The ANC’s plans for compulsory community service for all university graduates are “worrying”, a Wits professor has said.

“For the service to benefit students and communities we need careful engagement and well thought out processes that are enabling,” said Dean of Humanities Ruksana Osman.

Osman said several degrees, particularly those in the health sciences, already require time spent on community projects as part of a graduate’s experience.

[pullquote]There were a number of issues with compulsory community service, including whether the policy was affordable[/pullquote]

Osman has done extensive research on the topic of community service and she sees the benefits of making it compulsory.

“Community service is indeed a good way to build civic engagement among young people – It is an ideal way to contribute to society and to strengthen society,” she said.  However, she warned there were a number of issues with compulsory community service, including whether the policy was affordable.

“[Whether] the community and economy can in fact absorb the number of graduates coming out.” A major concern is whether there are enough professionals to mentor the volunteers during their year of service.
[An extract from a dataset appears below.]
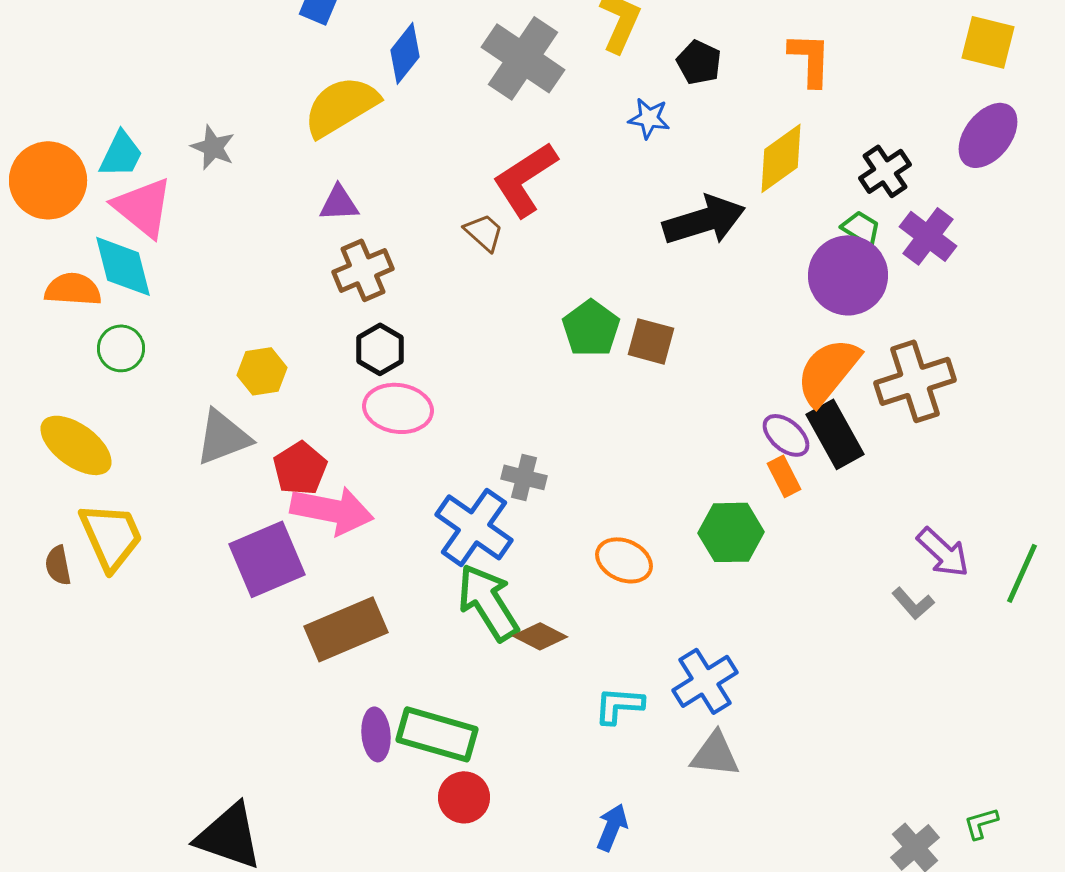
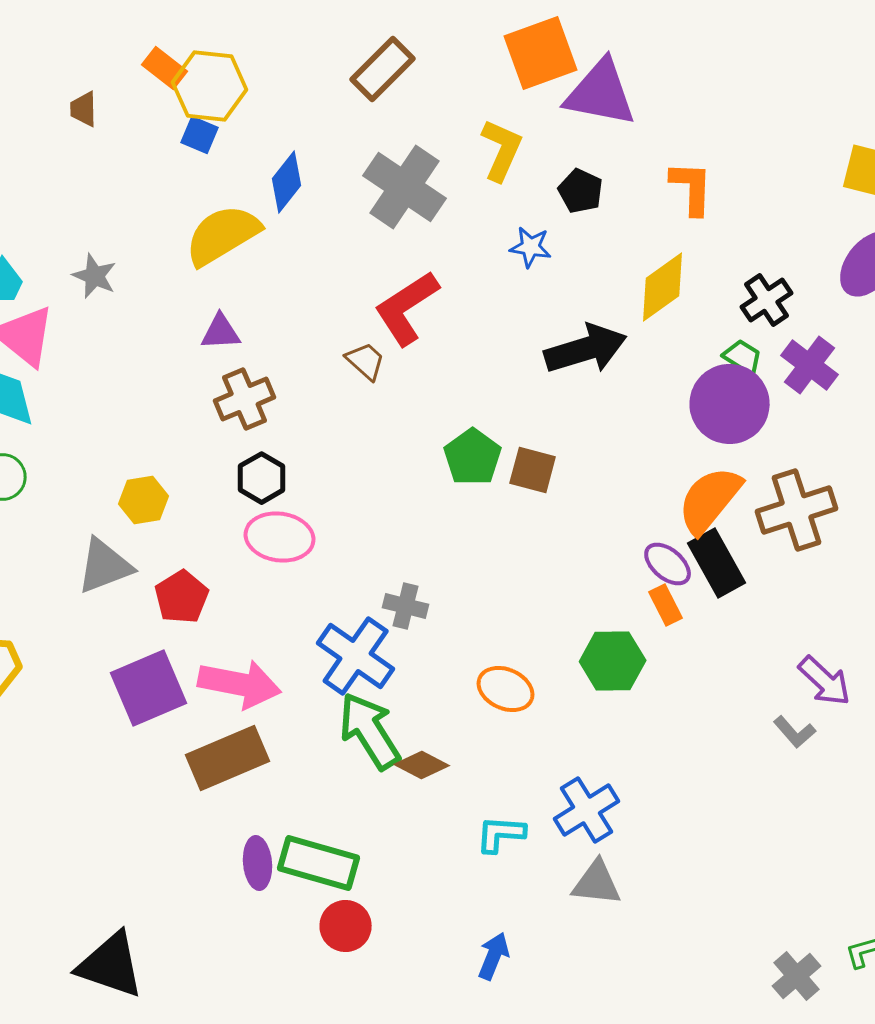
pink arrow: (332, 510) -> (240, 684), moved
There is also the issue of agreed upon workplaces where young people can do their service.

“Government has a crucial role to play in ensuring that the experience or service is productive for young people and that it is seen as something that young graduates want to give and not have to [give],” Osman explains.
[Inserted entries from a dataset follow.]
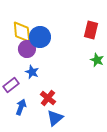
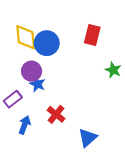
red rectangle: (91, 30) -> (92, 35), moved
purple circle: (27, 49) -> (32, 71), moved
blue triangle: (55, 118) -> (88, 138), moved

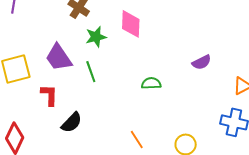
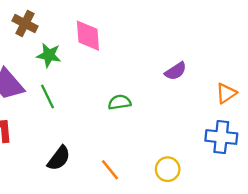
green star: (96, 37) -> (49, 55), turned 30
black semicircle: (72, 122) -> (59, 158), moved

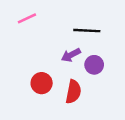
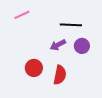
purple circle: (94, 65) -> (82, 46), moved

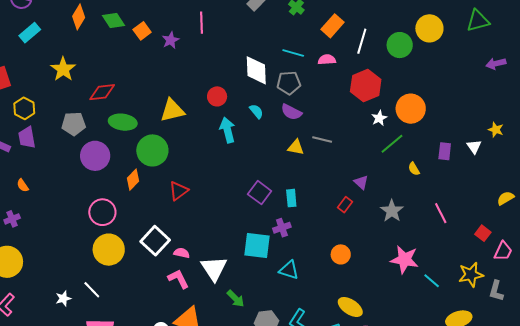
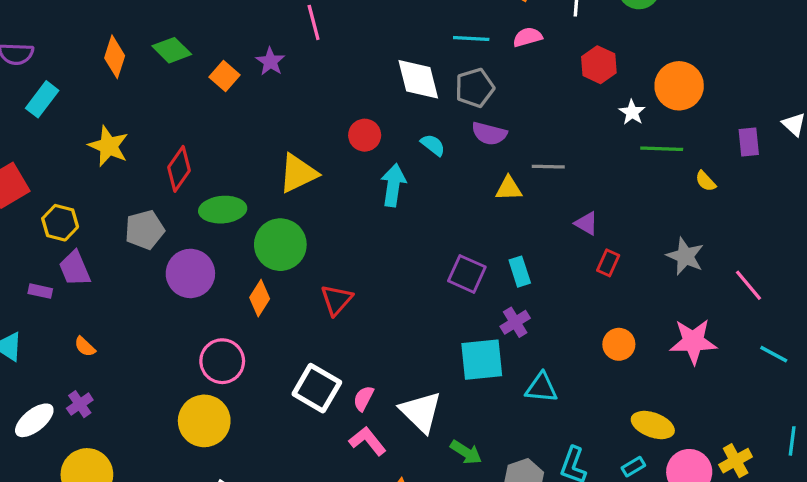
orange square: (142, 31) -> (225, 76), moved
red hexagon: (366, 85) -> (599, 65), size x0.7
red diamond: (102, 92) -> (179, 169), turned -36
cyan arrow: (227, 130) -> (393, 185), turned 35
green line: (392, 144) -> (662, 149), turned 55
purple triangle: (361, 182) -> (586, 223), moved
pink line: (441, 213) -> (749, 285), moved
yellow circle: (109, 250) -> (204, 421), moved
pink semicircle: (182, 253) -> (363, 398), turned -63
pink star: (405, 259) -> (693, 341), moved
The ANC announced plans to implement a year of compulsory community service for all university graduates last week.

The party has been talking about implementing this policy since 2010. At the time, the minister of higher education, Blade Nzimande, said he would investigate whether the policy could help develop skills and provide work experience.

The policy is also enshrined in the ANC’s 2014 election manifesto. However, there are no details on how the policy would be implemented.